US: Clinton to NKorea on promise of reporter release: report
Wed Aug 5 00:24:21 EST 2009
WASHINGTON, Aug 4 AFP - North Korea has told relatives of two jailed US journalists that it will release them to former US president Bill Clinton, who has arrived in Pyongyang to win their freedom, Politico.com reports.
The White House approved the mission, which had been secretly planned for weeks, the news outlet said, citing an unidentified Washington source.
The families of reporters Laura Ling and Euna Lee, who were detained in March along the Chinese border while on assignment, went to Clinton after the North Korean government told them it would release the women to the former US leader.

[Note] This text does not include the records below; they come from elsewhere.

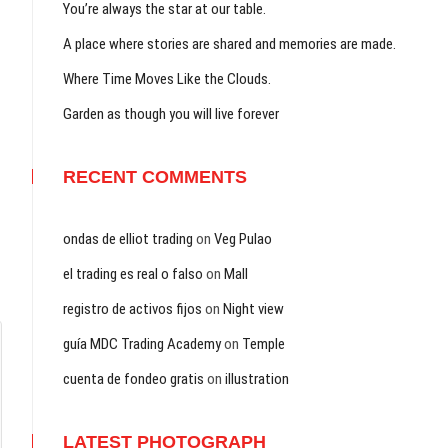
You’re always the star at our table.
A place where stories are shared and memories are made.
Where Time Moves Like the Clouds.
Garden as though you will live forever
RECENT COMMENTS
ondas de elliot trading
on
Veg Pulao
el trading es real o falso
on
Mall
registro de activos fijos
on
Night view
guía MDC Trading Academy
on
Temple
cuenta de fondeo gratis
on
illustration
LATEST PHOTOGRAPH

"While this solely private mission to secure the release of two Americans is on the ground, we will have no comment," White House press secretary Robert Gibbs said in a brief statement.
"We do not want to jeopardise the success of former president Clinton's mission."
Clinton met with North Korea's reclusive leader Kim Jong-Il on Tuesday, the Yonhap news agency reported, after arriving in Pyongyang on the highest-profile visit by an American to the hardline communist state for nearly a decade.
A US official travelling separately with the ex-president's wife, Secretary of State Hillary Clinton, confirmed he would seek the release of the reporters, who were sentenced on June 8 to 12 years of hard labour.
The journalists worked for Current TV, a California-based news organization co-founded by former vice president Al Gore.